HOW TO COMPLETE THIS TASK ▸
Among the lines of the listing below, retype exactly those from the one containing "создания текстовых ссылок на выбранные" through the one containing "سوف نقوم بالرد بسرعة", both included. Do not include pictures.

ENTRIES SUPPLIED ▸
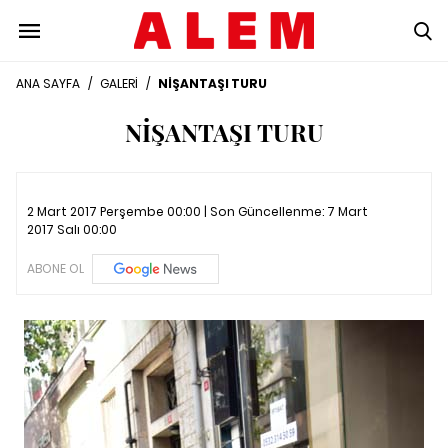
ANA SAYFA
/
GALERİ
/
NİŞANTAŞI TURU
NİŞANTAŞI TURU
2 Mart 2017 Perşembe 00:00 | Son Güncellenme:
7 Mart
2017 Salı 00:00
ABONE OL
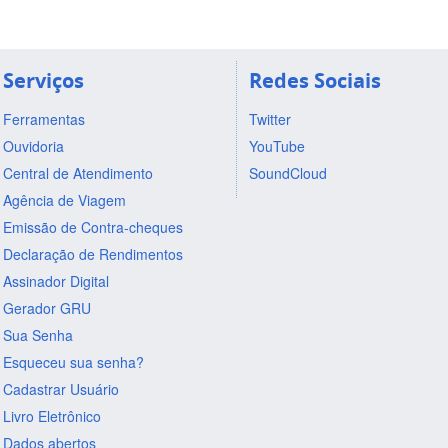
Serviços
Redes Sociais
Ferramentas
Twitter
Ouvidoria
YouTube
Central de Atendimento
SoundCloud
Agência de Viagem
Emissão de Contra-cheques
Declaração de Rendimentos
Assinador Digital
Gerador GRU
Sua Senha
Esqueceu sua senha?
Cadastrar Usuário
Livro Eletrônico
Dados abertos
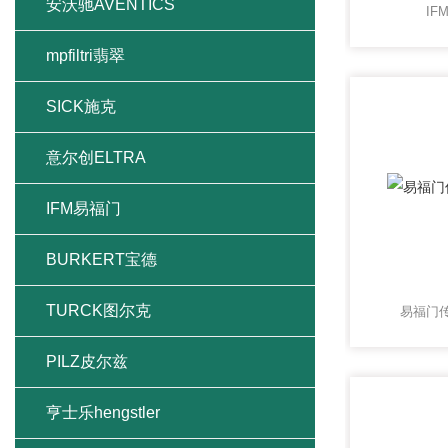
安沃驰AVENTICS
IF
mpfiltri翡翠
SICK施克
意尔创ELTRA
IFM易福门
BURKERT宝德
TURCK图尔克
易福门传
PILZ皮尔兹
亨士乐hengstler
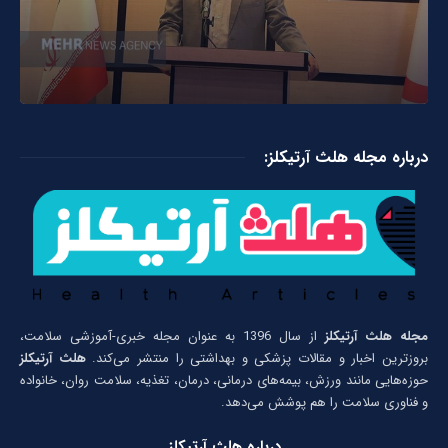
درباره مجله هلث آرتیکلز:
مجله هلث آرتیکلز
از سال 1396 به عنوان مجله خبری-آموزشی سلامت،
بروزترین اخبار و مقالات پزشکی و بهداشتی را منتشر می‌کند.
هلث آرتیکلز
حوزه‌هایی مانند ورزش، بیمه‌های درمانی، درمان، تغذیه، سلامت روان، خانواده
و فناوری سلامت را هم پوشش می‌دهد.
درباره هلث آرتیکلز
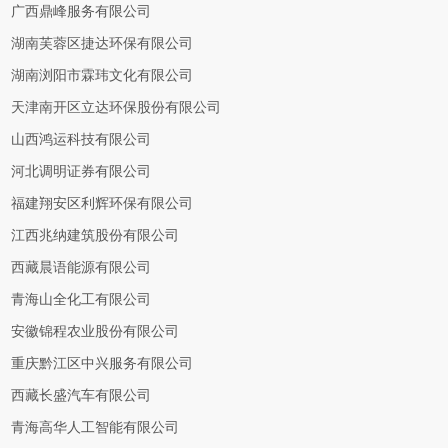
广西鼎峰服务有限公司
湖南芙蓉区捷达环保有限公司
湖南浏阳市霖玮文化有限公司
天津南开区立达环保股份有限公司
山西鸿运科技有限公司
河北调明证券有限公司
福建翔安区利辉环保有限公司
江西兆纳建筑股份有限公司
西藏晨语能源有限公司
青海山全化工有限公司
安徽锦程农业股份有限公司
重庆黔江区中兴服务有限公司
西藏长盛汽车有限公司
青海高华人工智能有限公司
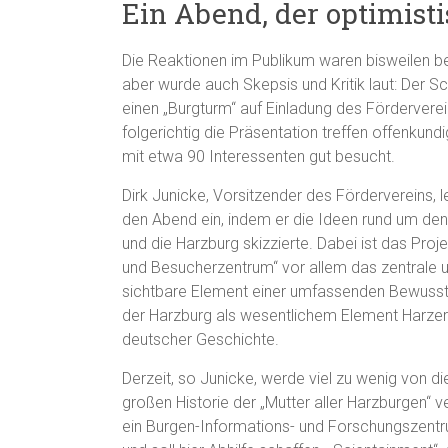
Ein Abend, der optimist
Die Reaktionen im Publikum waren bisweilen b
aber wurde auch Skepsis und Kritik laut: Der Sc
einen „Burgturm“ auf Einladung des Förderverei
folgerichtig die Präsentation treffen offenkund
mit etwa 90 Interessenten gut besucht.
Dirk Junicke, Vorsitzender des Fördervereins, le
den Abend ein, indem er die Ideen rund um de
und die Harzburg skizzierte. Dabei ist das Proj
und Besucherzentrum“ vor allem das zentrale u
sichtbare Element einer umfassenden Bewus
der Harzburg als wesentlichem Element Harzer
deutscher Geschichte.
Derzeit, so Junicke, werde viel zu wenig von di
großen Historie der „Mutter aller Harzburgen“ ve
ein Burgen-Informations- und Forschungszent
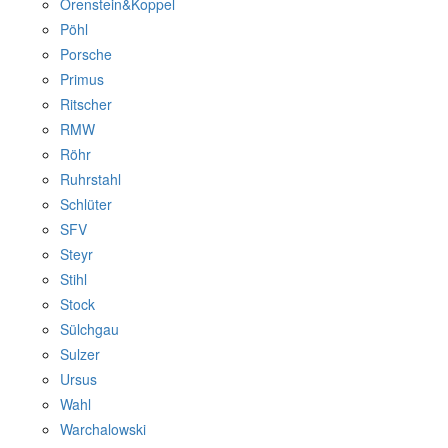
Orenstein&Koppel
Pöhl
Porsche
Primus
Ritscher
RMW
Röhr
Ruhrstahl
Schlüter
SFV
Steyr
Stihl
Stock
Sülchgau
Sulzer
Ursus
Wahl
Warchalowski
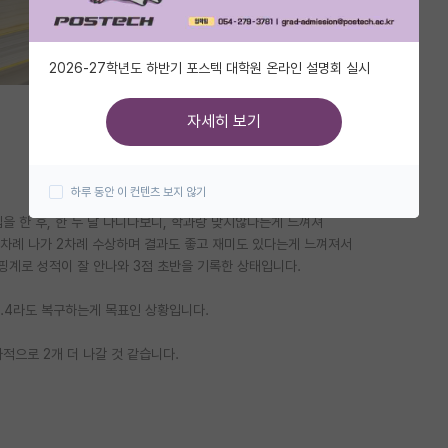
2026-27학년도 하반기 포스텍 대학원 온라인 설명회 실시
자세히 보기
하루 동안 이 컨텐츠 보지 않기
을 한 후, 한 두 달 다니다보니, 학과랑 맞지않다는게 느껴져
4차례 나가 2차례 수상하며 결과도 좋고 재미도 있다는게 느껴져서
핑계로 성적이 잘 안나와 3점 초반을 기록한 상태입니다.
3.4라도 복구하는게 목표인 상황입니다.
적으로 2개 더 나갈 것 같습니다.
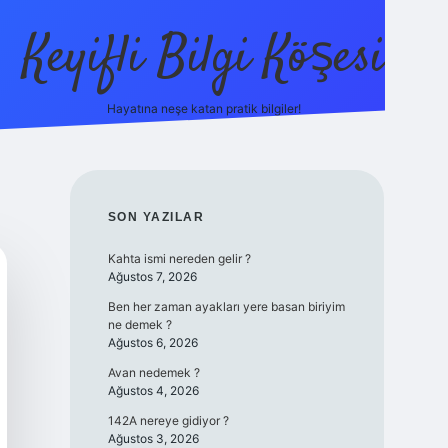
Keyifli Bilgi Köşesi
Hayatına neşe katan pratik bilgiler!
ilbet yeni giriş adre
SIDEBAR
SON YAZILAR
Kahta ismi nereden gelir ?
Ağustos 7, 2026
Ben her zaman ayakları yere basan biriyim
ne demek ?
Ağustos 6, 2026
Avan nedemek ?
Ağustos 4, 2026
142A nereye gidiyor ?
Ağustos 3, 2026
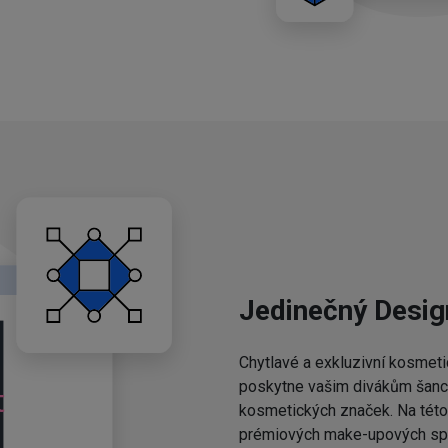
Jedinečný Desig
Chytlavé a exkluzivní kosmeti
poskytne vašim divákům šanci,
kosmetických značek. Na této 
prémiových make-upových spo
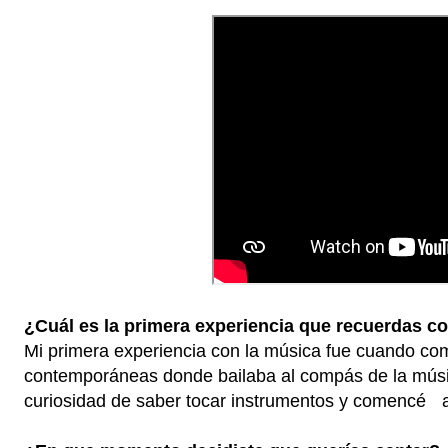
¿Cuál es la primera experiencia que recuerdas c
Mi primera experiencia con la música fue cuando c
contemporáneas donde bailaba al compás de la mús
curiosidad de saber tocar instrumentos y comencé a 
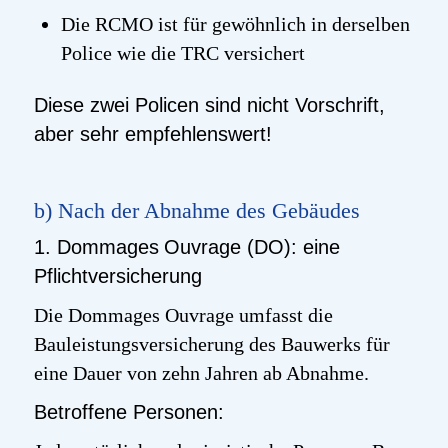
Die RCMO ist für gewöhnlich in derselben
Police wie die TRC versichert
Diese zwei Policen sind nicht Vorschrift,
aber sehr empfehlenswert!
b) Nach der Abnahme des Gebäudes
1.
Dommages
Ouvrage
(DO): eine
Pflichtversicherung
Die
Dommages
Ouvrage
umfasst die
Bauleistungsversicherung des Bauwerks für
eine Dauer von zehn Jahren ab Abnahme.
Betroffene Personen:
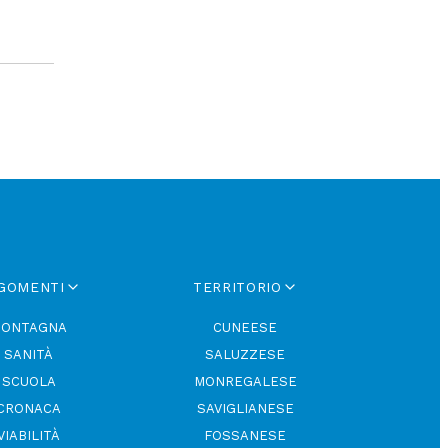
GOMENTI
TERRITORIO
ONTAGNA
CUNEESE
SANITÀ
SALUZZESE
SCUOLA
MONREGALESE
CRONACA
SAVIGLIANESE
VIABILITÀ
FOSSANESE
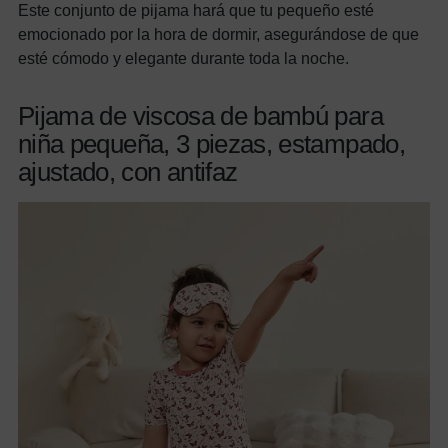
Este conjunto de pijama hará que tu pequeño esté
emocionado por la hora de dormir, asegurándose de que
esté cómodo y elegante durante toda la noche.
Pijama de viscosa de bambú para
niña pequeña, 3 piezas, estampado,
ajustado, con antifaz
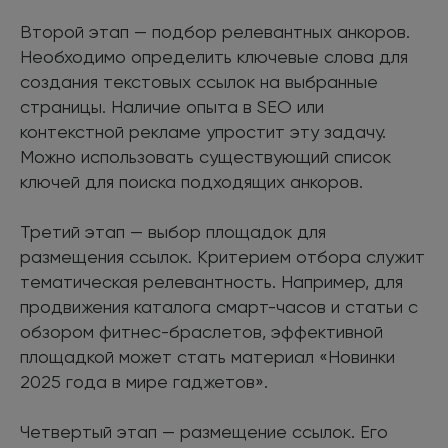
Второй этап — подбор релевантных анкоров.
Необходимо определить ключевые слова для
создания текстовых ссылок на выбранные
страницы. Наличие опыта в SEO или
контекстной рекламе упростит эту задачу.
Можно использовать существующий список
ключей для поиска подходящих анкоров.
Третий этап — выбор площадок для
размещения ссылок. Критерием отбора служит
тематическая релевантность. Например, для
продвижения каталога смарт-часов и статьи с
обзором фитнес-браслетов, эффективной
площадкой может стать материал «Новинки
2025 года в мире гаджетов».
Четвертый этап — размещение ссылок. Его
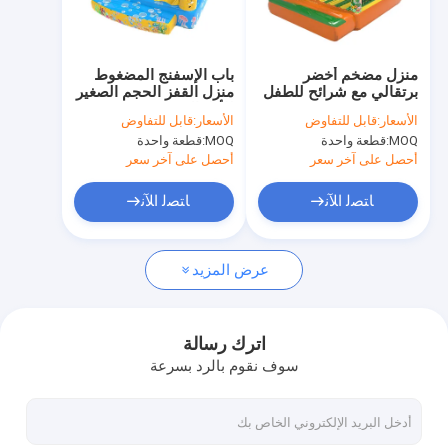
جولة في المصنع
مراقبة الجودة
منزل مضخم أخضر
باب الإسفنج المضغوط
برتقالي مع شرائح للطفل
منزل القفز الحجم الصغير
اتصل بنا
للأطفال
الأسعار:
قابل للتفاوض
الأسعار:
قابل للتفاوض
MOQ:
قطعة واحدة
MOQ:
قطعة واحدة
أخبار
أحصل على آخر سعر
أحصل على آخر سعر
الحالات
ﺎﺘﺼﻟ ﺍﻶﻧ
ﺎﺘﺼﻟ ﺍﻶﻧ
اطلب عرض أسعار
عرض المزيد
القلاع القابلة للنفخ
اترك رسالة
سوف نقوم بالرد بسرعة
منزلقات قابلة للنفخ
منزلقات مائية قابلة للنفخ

PROBLEM SOLUTION ▸
создания текстовых ссылок на выбранные
страницы. Наличие опыта в SEO или
контекстной рекламе упростит эту задачу.
Можно использовать существующий список
ключей для поиска подходящих анкоров.
Третий этап — выбор площадок для
размещения ссылок. Критерием отбора служит
тематическая релевантность. Например, для
продвижения каталога смарт-часов и статьи с
обзором фитнес-браслетов, эффективной
площадкой может стать материал «Новинки
2025 года в мире гаджетов».
Четвертый этап — размещение ссылок. Его
جولة في المصنع
مراقبة الجودة
منزل مضخم أخضر
باب الإسفنج المضغوط
برتقالي مع شرائح للطفل
منزل القفز الحجم الصغير
اتصل بنا
للأطفال
الأسعار:
قابل للتفاوض
الأسعار:
قابل للتفاوض
MOQ:
قطعة واحدة
MOQ:
قطعة واحدة
أخبار
أحصل على آخر سعر
أحصل على آخر سعر
الحالات
ﺎﺘﺼﻟ ﺍﻶﻧ
ﺎﺘﺼﻟ ﺍﻶﻧ
اطلب عرض أسعار
عرض المزيد
القلاع القابلة للنفخ
اترك رسالة
سوف نقوم بالرد بسرعة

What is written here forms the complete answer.